→ Input material:

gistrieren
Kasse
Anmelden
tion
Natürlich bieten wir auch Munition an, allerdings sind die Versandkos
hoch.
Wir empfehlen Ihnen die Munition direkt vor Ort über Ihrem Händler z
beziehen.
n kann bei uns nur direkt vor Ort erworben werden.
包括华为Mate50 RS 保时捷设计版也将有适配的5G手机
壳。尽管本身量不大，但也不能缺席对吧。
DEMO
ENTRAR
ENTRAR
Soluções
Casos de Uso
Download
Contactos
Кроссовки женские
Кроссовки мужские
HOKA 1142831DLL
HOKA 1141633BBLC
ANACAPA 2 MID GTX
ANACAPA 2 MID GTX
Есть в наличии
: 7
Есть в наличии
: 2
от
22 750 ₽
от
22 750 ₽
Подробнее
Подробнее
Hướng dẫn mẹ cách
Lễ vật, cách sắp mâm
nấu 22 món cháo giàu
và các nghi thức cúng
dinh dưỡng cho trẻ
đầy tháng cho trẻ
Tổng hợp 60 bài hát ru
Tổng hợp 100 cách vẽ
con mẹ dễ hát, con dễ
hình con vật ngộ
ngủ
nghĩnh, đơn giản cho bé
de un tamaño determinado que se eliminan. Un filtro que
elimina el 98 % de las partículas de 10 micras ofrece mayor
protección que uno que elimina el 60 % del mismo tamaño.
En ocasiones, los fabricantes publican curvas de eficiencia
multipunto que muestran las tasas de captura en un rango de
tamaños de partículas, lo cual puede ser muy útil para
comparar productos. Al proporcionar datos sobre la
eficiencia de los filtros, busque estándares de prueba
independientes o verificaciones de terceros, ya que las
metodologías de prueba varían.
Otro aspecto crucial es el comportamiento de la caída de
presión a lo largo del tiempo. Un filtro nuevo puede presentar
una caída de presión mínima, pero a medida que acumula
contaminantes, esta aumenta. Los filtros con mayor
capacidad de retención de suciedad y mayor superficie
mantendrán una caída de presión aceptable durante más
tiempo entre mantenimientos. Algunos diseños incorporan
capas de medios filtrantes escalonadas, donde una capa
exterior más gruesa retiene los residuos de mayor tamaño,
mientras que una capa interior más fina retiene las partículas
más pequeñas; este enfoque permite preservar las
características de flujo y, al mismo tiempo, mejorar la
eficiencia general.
--
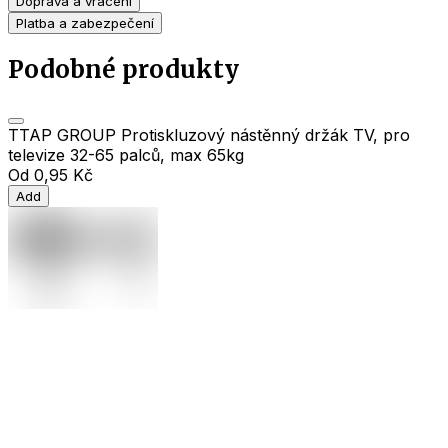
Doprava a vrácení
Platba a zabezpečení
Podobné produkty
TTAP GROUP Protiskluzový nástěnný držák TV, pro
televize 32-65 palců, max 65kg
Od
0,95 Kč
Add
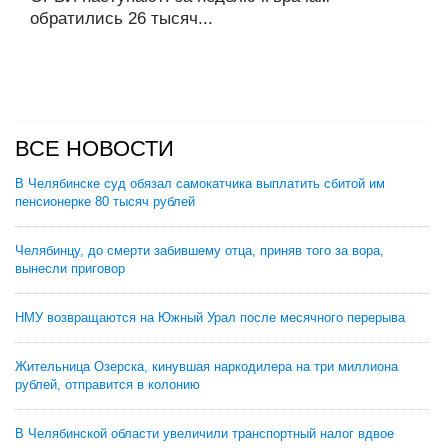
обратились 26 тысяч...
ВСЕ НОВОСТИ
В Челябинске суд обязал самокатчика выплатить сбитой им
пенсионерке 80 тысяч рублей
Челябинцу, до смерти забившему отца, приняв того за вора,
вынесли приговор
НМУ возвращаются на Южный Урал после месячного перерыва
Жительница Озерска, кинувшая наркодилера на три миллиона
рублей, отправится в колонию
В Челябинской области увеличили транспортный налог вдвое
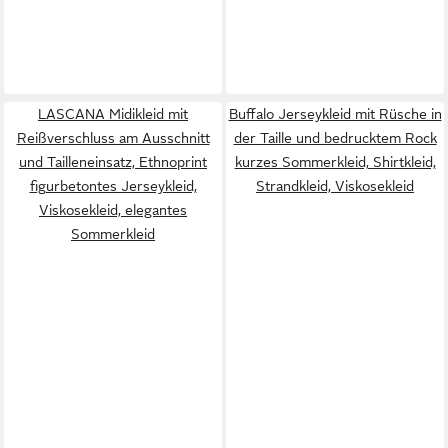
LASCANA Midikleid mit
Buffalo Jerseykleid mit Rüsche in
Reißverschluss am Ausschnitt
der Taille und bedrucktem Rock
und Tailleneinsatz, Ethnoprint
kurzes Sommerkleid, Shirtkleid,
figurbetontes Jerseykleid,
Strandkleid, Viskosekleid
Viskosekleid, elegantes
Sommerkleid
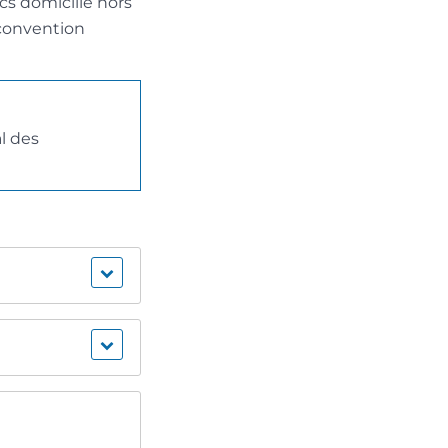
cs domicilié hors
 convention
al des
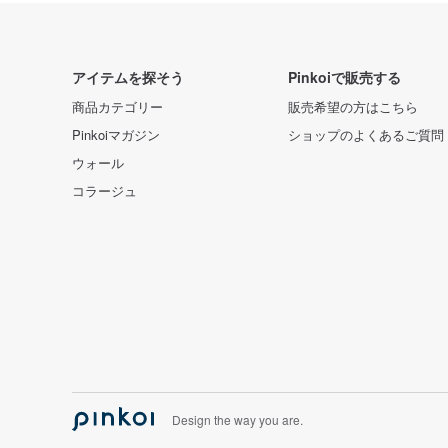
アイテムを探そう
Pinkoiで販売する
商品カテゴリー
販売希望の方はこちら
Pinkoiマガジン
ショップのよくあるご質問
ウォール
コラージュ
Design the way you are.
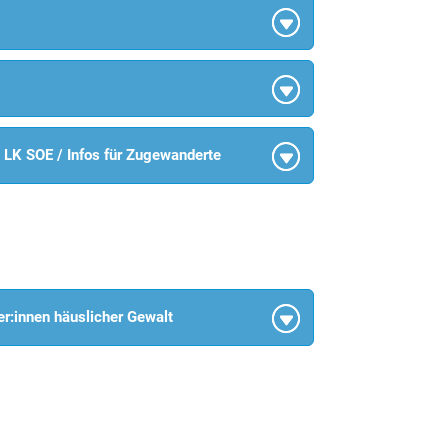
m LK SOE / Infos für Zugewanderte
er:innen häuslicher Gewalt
...
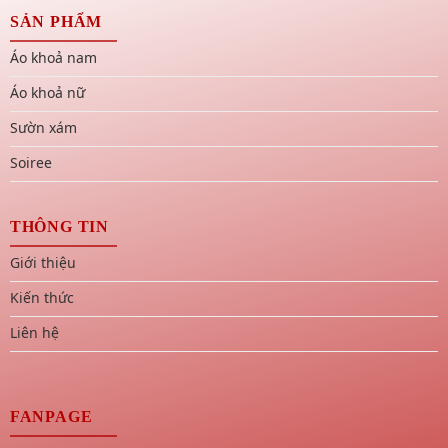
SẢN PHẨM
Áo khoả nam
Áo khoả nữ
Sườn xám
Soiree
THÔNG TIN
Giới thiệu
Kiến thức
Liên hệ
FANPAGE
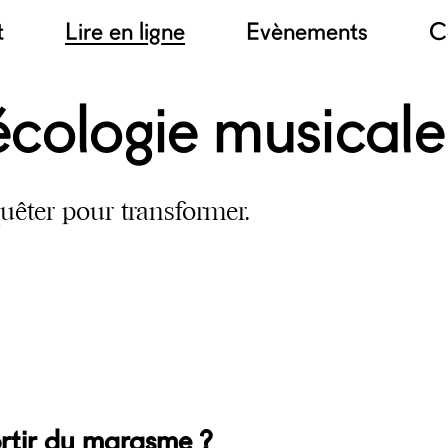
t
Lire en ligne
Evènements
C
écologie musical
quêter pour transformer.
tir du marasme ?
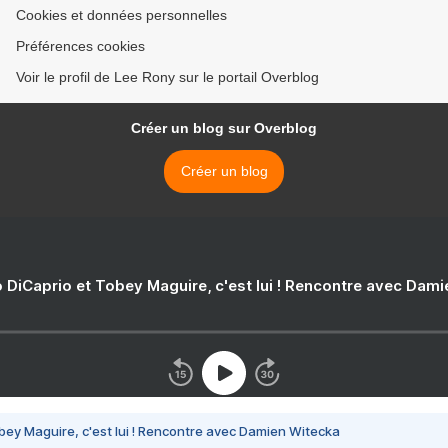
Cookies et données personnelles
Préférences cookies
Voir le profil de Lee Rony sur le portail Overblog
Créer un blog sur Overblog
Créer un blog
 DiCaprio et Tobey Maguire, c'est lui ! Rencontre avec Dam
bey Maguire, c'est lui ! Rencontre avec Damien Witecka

→ Work item: The answer is the lines above between the line holding "đầy tháng cho trẻ" and the line holding "eficiencia general.", inclusive, each written out exactly, and no others.

→ Your solution:
đầy tháng cho trẻ
Tổng hợp 60 bài hát ru
Tổng hợp 100 cách vẽ
con mẹ dễ hát, con dễ
hình con vật ngộ
ngủ
nghĩnh, đơn giản cho bé
de un tamaño determinado que se eliminan. Un filtro que
elimina el 98 % de las partículas de 10 micras ofrece mayor
protección que uno que elimina el 60 % del mismo tamaño.
En ocasiones, los fabricantes publican curvas de eficiencia
multipunto que muestran las tasas de captura en un rango de
tamaños de partículas, lo cual puede ser muy útil para
comparar productos. Al proporcionar datos sobre la
eficiencia de los filtros, busque estándares de prueba
independientes o verificaciones de terceros, ya que las
metodologías de prueba varían.
Otro aspecto crucial es el comportamiento de la caída de
presión a lo largo del tiempo. Un filtro nuevo puede presentar
una caída de presión mínima, pero a medida que acumula
contaminantes, esta aumenta. Los filtros con mayor
capacidad de retención de suciedad y mayor superficie
mantendrán una caída de presión aceptable durante más
tiempo entre mantenimientos. Algunos diseños incorporan
capas de medios filtrantes escalonadas, donde una capa
exterior más gruesa retiene los residuos de mayor tamaño,
mientras que una capa interior más fina retiene las partículas
más pequeñas; este enfoque permite preservar las
características de flujo y, al mismo tiempo, mejorar la
eficiencia general.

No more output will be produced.